§ Goal of the exercise
In the material below, find the line with "Terms of Use (185, 2550)" and the line with "PENNARELLI FABER-CASTELL CASTELLO". Output exactly those two lines and all lines between them, leaving out pictures.
# # #
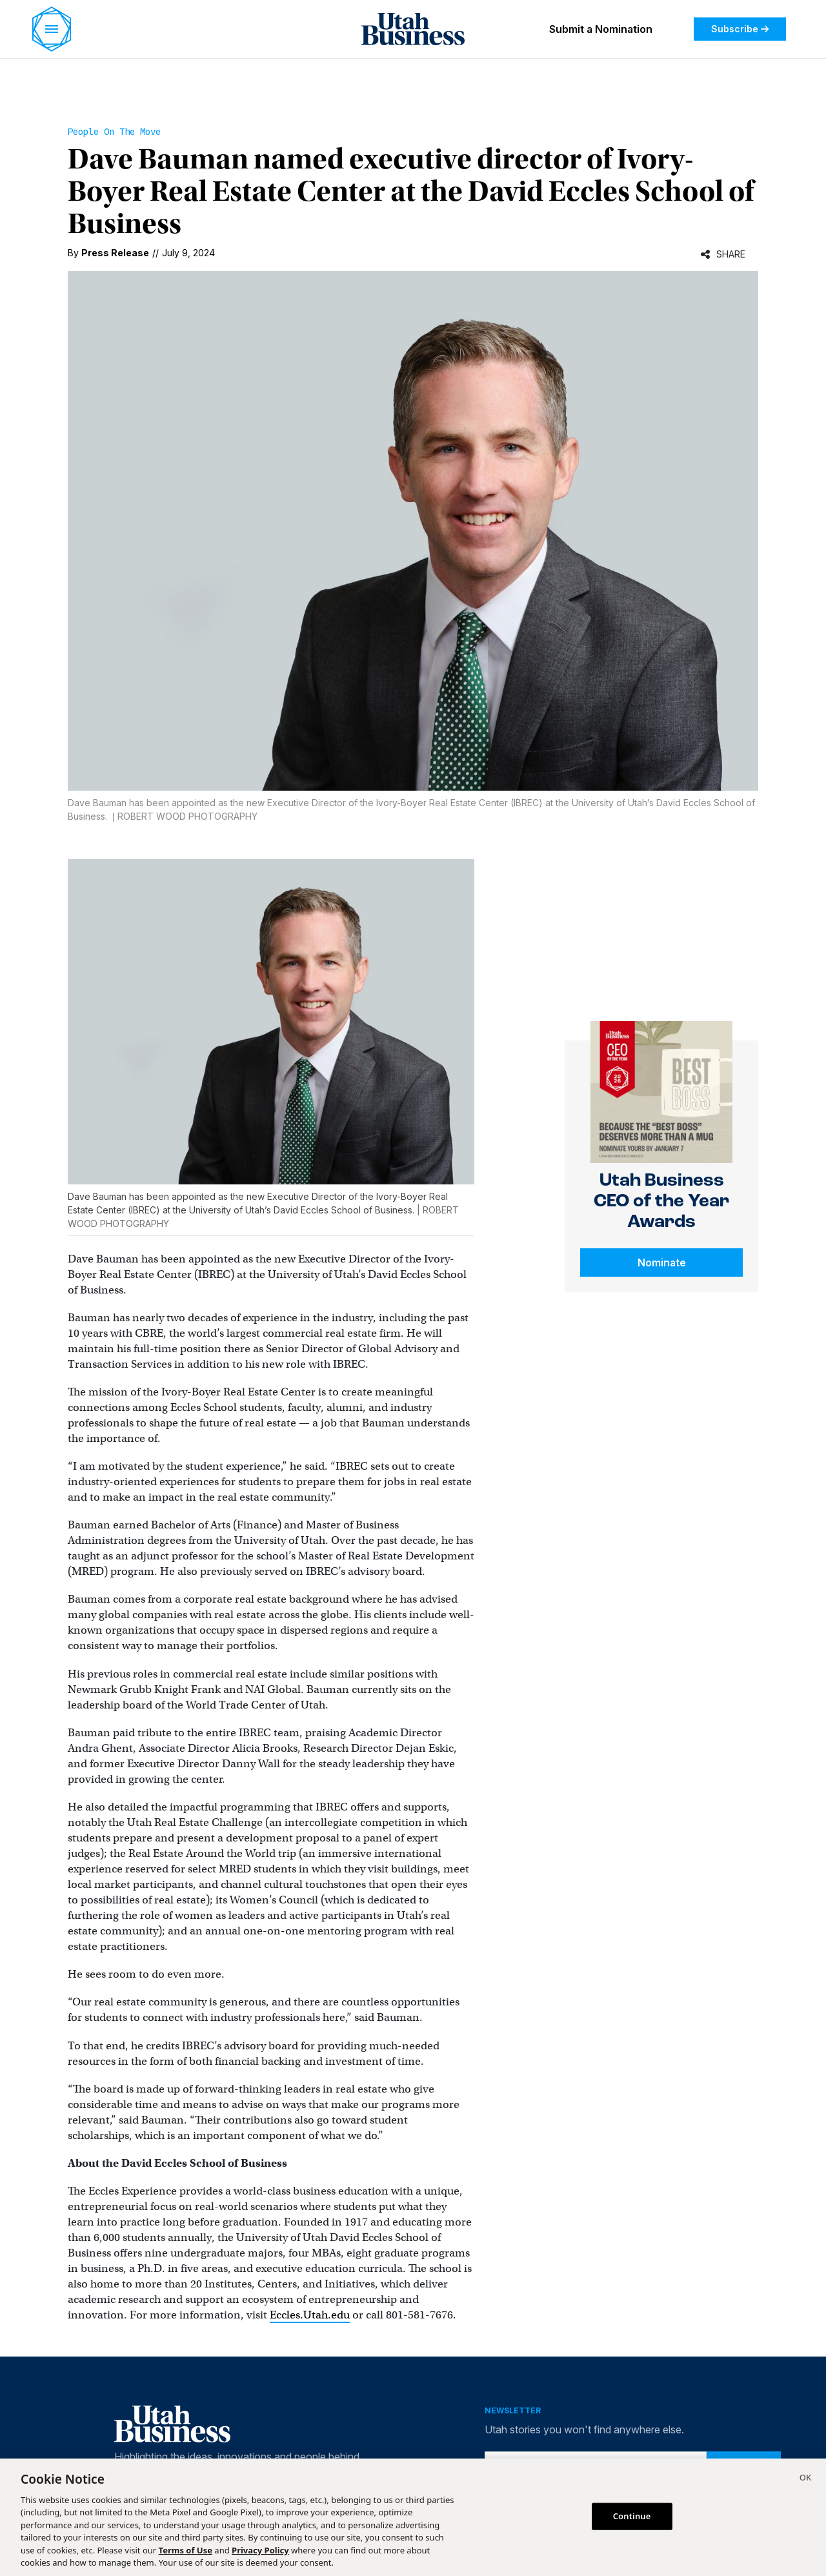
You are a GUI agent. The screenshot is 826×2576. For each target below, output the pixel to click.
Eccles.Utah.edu (310, 2315)
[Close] (805, 2479)
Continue (632, 2516)
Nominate (662, 1262)
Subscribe (740, 28)
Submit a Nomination (600, 29)
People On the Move (114, 132)
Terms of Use (185, 2550)
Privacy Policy (260, 2550)
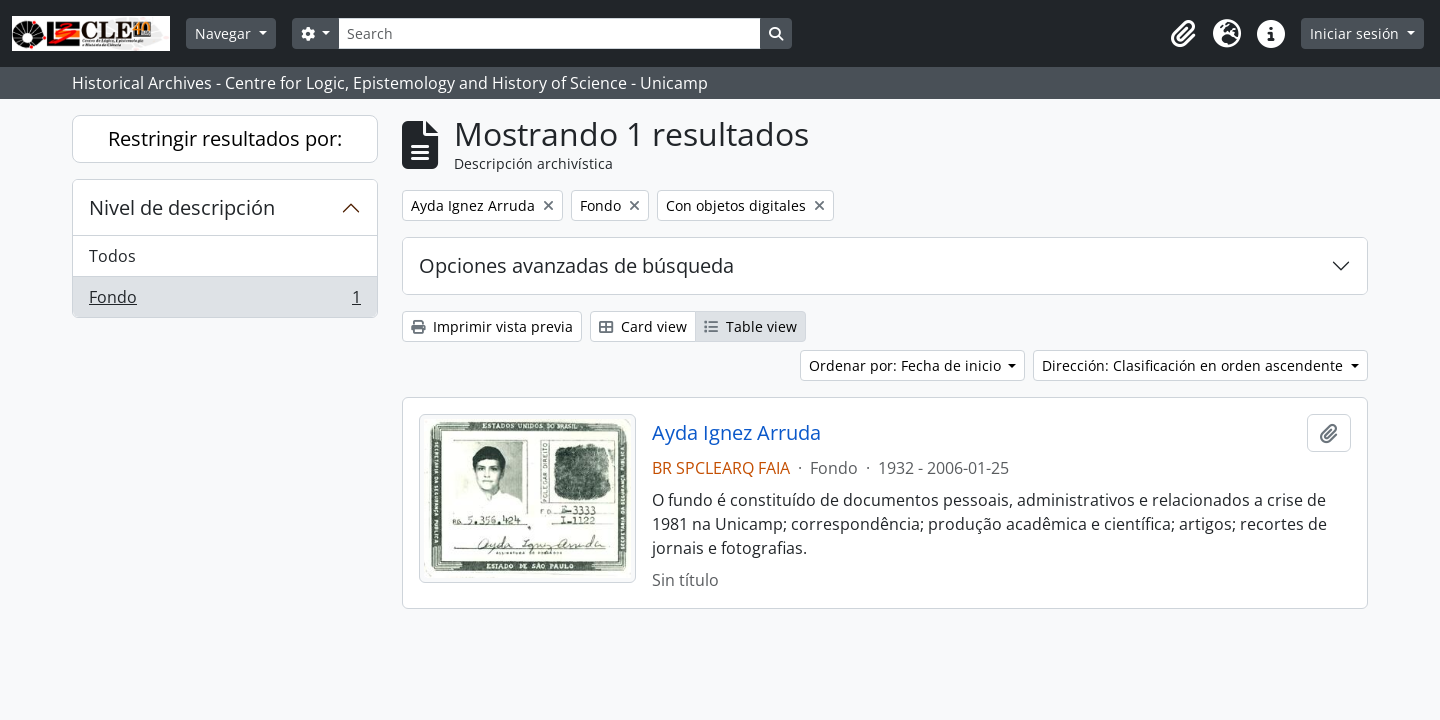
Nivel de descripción (182, 207)
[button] (1183, 34)
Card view (643, 326)
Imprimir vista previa (492, 326)
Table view (750, 326)
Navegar (225, 33)
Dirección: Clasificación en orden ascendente (1194, 365)
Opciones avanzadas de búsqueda (576, 265)
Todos (112, 256)
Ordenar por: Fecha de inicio (907, 365)
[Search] (549, 33)
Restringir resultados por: (225, 138)
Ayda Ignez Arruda (736, 433)
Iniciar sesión (1356, 33)
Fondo (224, 301)
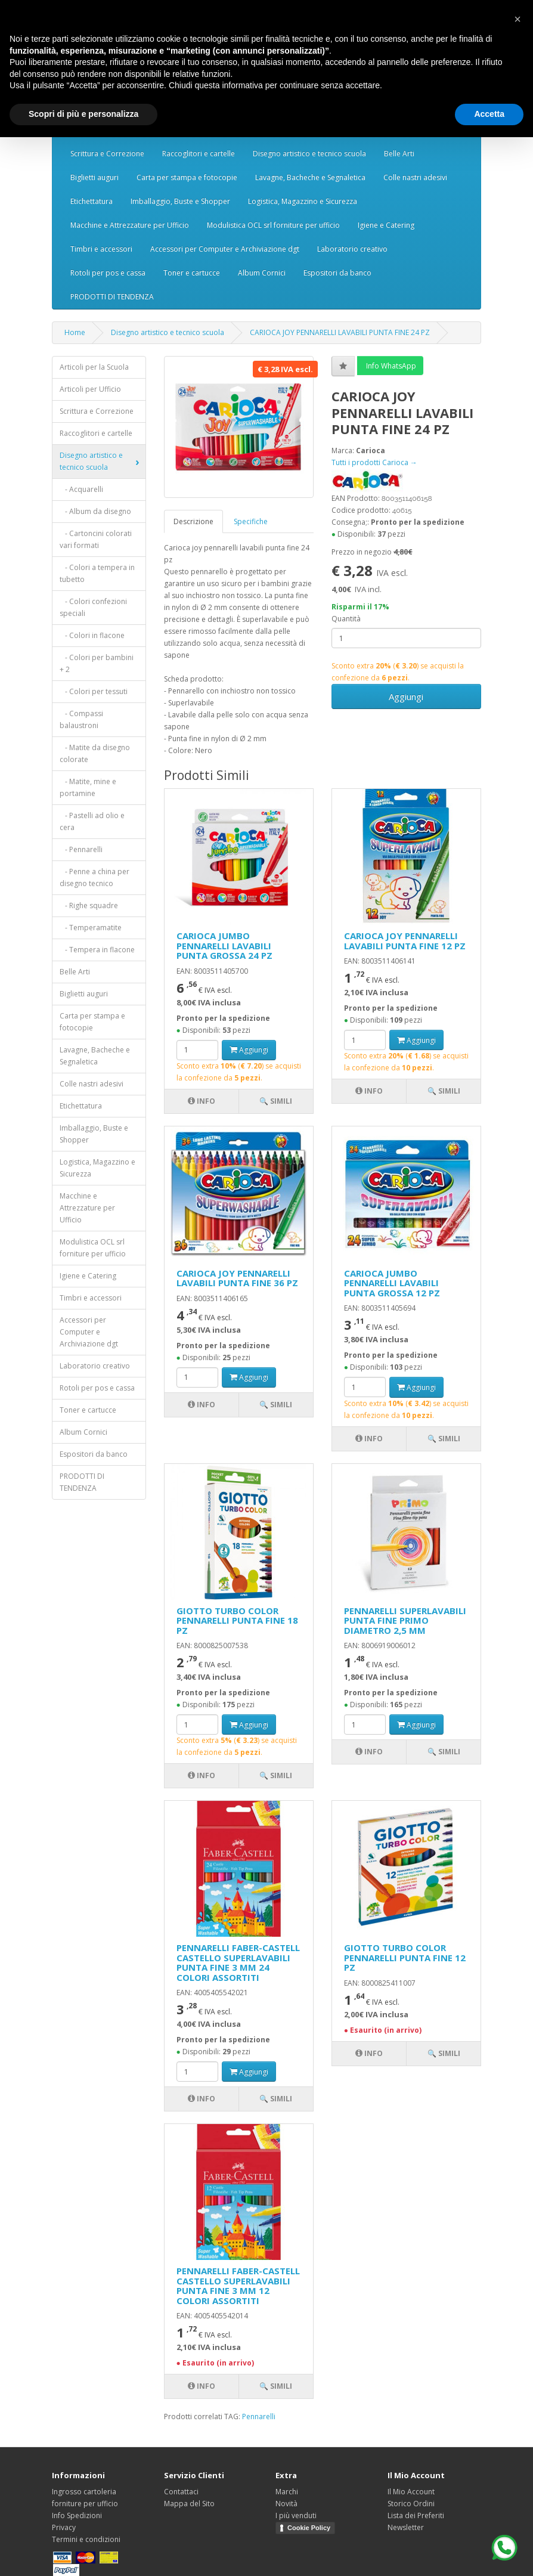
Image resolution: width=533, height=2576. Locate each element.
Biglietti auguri (94, 177)
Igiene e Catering (386, 225)
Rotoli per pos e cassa (107, 273)
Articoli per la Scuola (94, 367)
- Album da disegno (95, 511)
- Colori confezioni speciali (93, 607)
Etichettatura (91, 201)
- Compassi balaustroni (81, 719)
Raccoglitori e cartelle (198, 153)
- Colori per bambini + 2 (97, 663)
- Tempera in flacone (97, 950)
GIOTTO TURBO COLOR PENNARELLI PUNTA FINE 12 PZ (405, 1957)
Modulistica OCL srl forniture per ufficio (273, 225)
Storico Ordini (411, 2503)
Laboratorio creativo (352, 249)
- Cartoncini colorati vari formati (96, 539)
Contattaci (181, 2492)
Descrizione (193, 521)
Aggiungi (406, 696)
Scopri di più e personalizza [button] (83, 114)
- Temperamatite (91, 927)
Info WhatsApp (390, 366)
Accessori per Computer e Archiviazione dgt (224, 249)
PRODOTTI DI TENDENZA (112, 297)
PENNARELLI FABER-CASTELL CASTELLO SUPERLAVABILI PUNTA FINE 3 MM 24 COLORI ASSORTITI (238, 1962)
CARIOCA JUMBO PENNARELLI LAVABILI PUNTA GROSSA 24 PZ (224, 945)
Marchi (286, 2492)
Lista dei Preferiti (416, 2515)
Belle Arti (399, 153)
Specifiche (251, 521)
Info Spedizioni (77, 2515)
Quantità (346, 619)
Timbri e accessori (101, 249)
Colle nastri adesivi (415, 177)
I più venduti (296, 2515)
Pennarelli (258, 2416)
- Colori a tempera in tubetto (97, 573)
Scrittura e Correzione (107, 153)
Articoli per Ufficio (90, 389)
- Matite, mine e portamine (88, 787)
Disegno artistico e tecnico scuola (309, 153)
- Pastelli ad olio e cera (92, 821)
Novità (286, 2503)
# # #
§ Exercise response
Terms of Use (185, 2550)
Privacy Policy (260, 2550)
Nivel de descripción (182, 207)
[button] (1183, 34)
Card view (643, 326)
Imprimir vista previa (492, 326)
Table view (750, 326)
Navegar (225, 33)
Dirección: Clasificación en orden ascendente (1194, 365)
Opciones avanzadas de búsqueda (576, 265)
Todos (112, 256)
Ordenar por: Fecha de inicio (907, 365)
[Search] (549, 33)
Restringir resultados por: (225, 138)
Ayda Ignez Arruda (736, 433)
Iniciar sesión (1356, 33)
Fondo (224, 301)
Image resolution: width=533, height=2576. Locate each element.
Biglietti auguri (94, 177)
Igiene e Catering (386, 225)
Rotoli per pos e cassa (107, 273)
Articoli per la Scuola (94, 367)
- Album da disegno (95, 511)
- Colori confezioni speciali (93, 607)
Etichettatura (91, 201)
- Compassi balaustroni (81, 719)
Raccoglitori e cartelle (198, 153)
- Colori per bambini + 2 (97, 663)
- Tempera in flacone (97, 950)
GIOTTO TURBO COLOR PENNARELLI PUNTA FINE 12 PZ (405, 1957)
Modulistica OCL srl forniture per ufficio (273, 225)
Storico Ordini (411, 2503)
Laboratorio creativo (352, 249)
- Cartoncini colorati vari formati (96, 539)
Contattaci (181, 2492)
Descrizione (193, 521)
Aggiungi (406, 696)
Scopri di più e personalizza [button] (83, 114)
- Temperamatite (91, 927)
Info WhatsApp (390, 366)
Accessori per Computer e Archiviazione dgt (224, 249)
PRODOTTI DI TENDENZA (112, 297)
PENNARELLI FABER-CASTELL CASTELLO SUPERLAVABILI PUNTA FINE 3 MM 24 COLORI ASSORTITI (238, 1962)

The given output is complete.